Oui, Jérémy Couillard est diplômé d’un Master de peinture de l’Université Columbia. Pourtant, ni toiles, ni tubes d’acrylique ne figurent dans la pratique de ce New-Yorkais d’adoption. Ses peintures se découvrent virtuellement, au détour de jeux vidéo et d’animations 3D, d’installations vidéos et de projets numériques, et s’apprêtent à être exposés au List Visual Arts Center de Cambridge, dans le Massachusetts, à l’occasion d’ une première grande exposition personnelle à découvrir du 18 juillet au 6 octobre 2024.
Relier le physique au numérique
L’événement s’organise autour du dernier jeu vidéo de l’artiste, Escape from Lavender Island (2023), une dystopie qui se déroule dans une ville fictive contrôlée par la très angoissante Lavender Corporation. Késako ? Une expérience aussi ludique que critique pensée par Jérémy Couillard pour mettre en lumière un paysage léché, peuplé de sculptures énigmatiques ou de masques étranges. Ce ne pourrait être là que l’illustration de la maîtrise technique de l’Américain, dont les sculptures en bois et les éléments de design visibles au sein de l’exposition sont précisément là pour transposer les objets fantastiques du jeu dans l’espace physique. C’est avant tout la complexité de son imagination qui se déploie ici, à l’image de cette scénographie particulièrement étudiée dans laquelle le jeu est présenté sous forme d’installation, cerné d’objets en 3D apparaissant sur l’île de Lavender et garantissant une immersion totale.
Jeu de la mort
Complètement barré, Escape from Lavender Island est à l’image des vingt ans de carrière de cet OVNI méconnu du monde de l’art, caractérisé par un univers volontiers fantaisiste et hallucinatoire, qu’il manipule au gré de ses envies, tantôt via la réalité virtuelle, tantôt via des installations ou des jeux vidéo. Mention spéciale à Alien Afterlife, où des extraterrestres ont envahi les limbes et volé la machine dont les morts ont besoin pour se réincarner. On pense alors à Tim Burton, et on se dit que Jérémy Couillard, à l’instar du réalisateur américain, n’est pas de ces artistes déconnectés des enjeux sociaux et politiques contemporains.

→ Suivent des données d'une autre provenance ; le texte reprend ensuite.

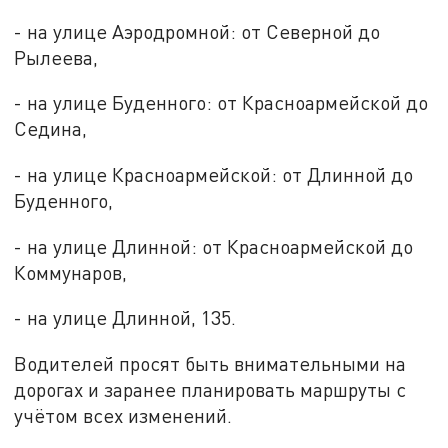
- на улице Аэродромной: от Северной до
Рылеева,
- на улице Буденного: от Красноармейской до
Седина,
- на улице Красноармейской: от Длинной до
Буденного,
- на улице Длинной: от Красноармейской до
Коммунаров,
- на улице Длинной, 135.
Водителей просят быть внимательными на
дорогах и заранее планировать маршруты с
учётом всех изменений.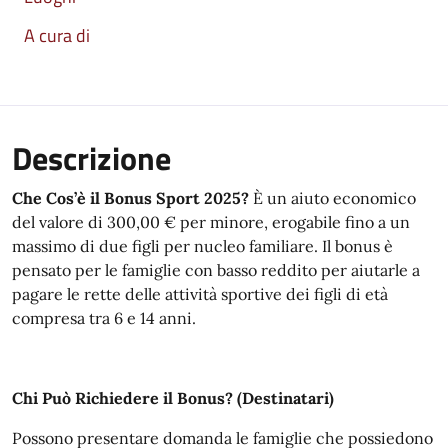
A cura di
Descrizione
Che Cos’è il Bonus Sport 2025?
È un aiuto economico
del valore di 300,00 € per minore, erogabile fino a un
massimo di due figli per nucleo familiare
.
Il bonus è
pensato per le famiglie con basso reddito per aiutarle a
pagare le rette delle attività sportive dei figli di età
compresa tra 6 e 14 anni
.
Chi Può Richiedere il Bonus? (Destinatari)
Possono presentare domanda le famiglie che possiedono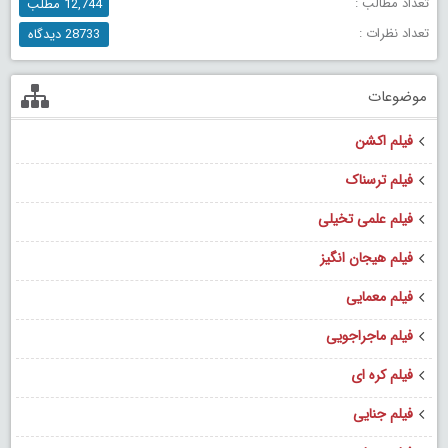
تعداد مطالب :
12,744 مطلب
تعداد نظرات :
28733 دیدگاه
موضوعات
فیلم اکشن
فیلم ترسناک
فیلم علمی تخیلی
فیلم هیجان انگیز
فیلم معمایی
فیلم ماجراجویی
فیلم کره ای
فیلم جنایی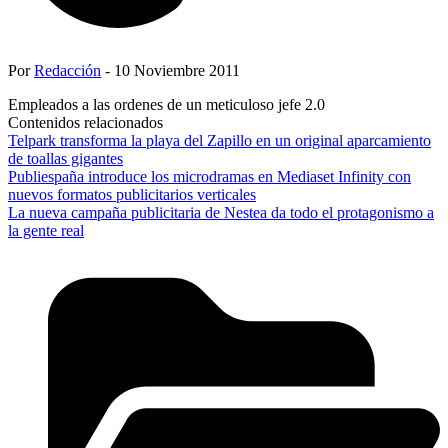
Por
Redacción
- 10 Noviembre 2011
Empleados a las ordenes de un meticuloso jefe 2.0
Contenidos relacionados
Telpark transforma la playa del Zapillo en un original aparcamiento
de toallas gigantes
Publiespaña introduce los microdramas en Mediaset Infinity con
nuevos formatos publicitarios verticales
La nueva campaña publicitaria de Nestea da todo el protagonismo a
la gente real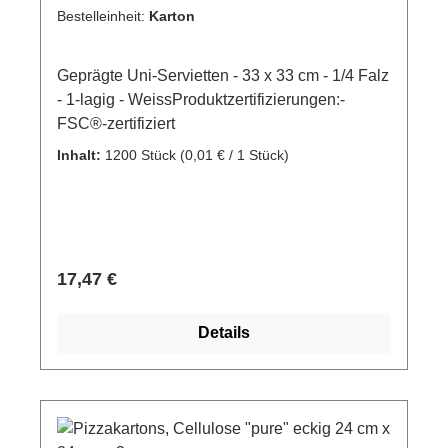
Ihrer Tischgestaltung mit den hochwertigen
Bestelleinheit:
Karton
und umweltfreundlichen Servietten der ROYAL
Collection – "Ornaments" in Dunkelgrün und
Geprägte Uni-Servietten - 33 x 33 cm - 1/4 Falz
den eleganten Motiven eine stilvolle und
- 1-lagig - WeissProduktzertifizierungen:-
luxuriöse Note!Produktzertifizierungen:- FSC®-
FSC®-zertifiziert
zertifiziert- zertifizi
Inhalt:
1200 Stück
(0,01 € / 1 Stück)
Regulärer Preis:
17,47 €
Details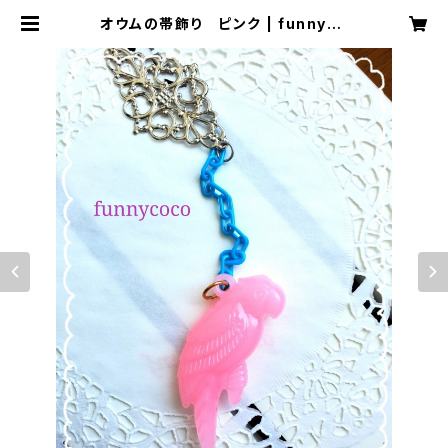
オウムの帯飾り ピンク | funnyco
co ファニーココ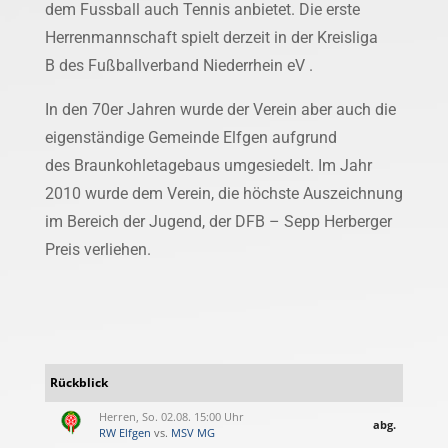
dem Fussball auch Tennis anbietet. Die erste
Herrenmannschaft spielt derzeit in der Kreisliga
B des Fußballverband Niederrhein eV .
In den 70er Jahren wurde der Verein aber auch die
eigenständige Gemeinde Elfgen aufgrund
des Braunkohletagebaus umgesiedelt. Im Jahr
2010 wurde dem Verein, die höchste Auszeichnung
im Bereich der Jugend, der DFB – Sepp Herberger
Preis verliehen.
Rückblick
Herren, So. 02.08. 15:00 Uhr
abg.
RW Elfgen
vs.
MSV MG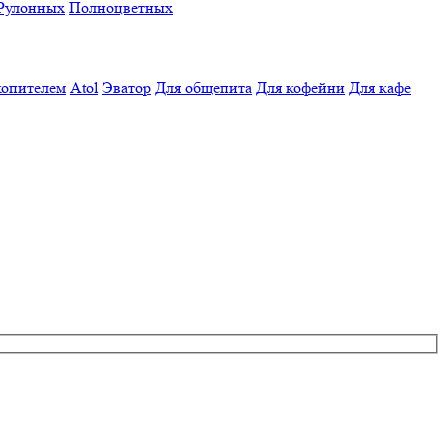
Рулонных
Полноцветных
копителем
Atol
Эватор
Для общепита
Для кофейни
Для кафе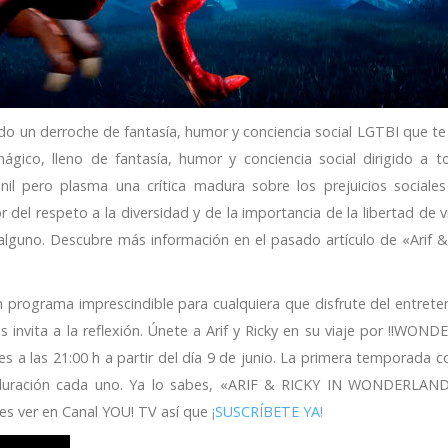
odo un derroche de fantasía, humor y conciencia social LGTBI que te
ico, lleno de fantasía, humor y conciencia social dirigido a t
nil pero plasma una crítica madura sobre los prejuicios sociales
el respeto a la diversidad y de la importancia de la libertad de v
lguno. Descubre más información en el pasado artículo de «Arif & 
n programa imprescindible para cualquiera que disfrute del entrete
s invita a la reflexión. Únete a Arif y Ricky en su viaje por !!WON
es a las 21:00 h a partir del día 9 de junio. La primera temporada 
duración cada uno. Ya lo sabes, «ARIF & RICKY IN WONDERLAN
es ver en Canal YOU! TV así que
¡SUSCRÍBETE YA!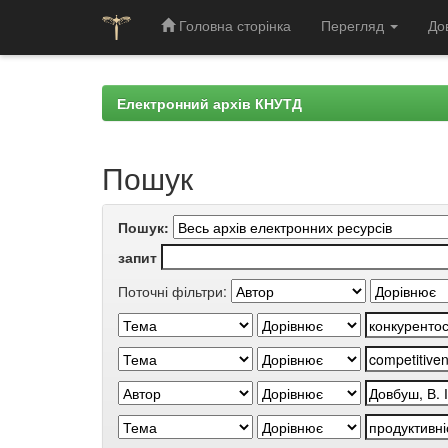
Головна сторінка
Перегляд
До
Skip
navigation
Електронний архів КНУТД
Пошук
Пошук:
запит
Поточні фільтри:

On est même convaincu qu’à travers ses jeux et ses installations immersives, l’artiste visuel pousse le spectateur à s’interroger sur sa condition d’homme et sur le monde qui l’entoure, n’hésitant pas via Escape from Lavender Island à pointer du doigt la violence systémique des États capitalistes. Paraîtrait que cette thématique lui ait été inspirée par la pensée de l’anthropologue américain David Graeber, Ça donne évidemment de l’épaisseur à son propos, mais ça ne dit pas à quel point Jérémy Couillard a peut-être trouvé là, au sein de sa première monographie américaine, un moyen de célébrer dignement les noces de l’art contemporain et du jeu vidéo.
- List Projects 30, Jérémy Couillard, du 18.07 au 06.10, MIT List Visual Arts Center, Cambridge, Massachussets.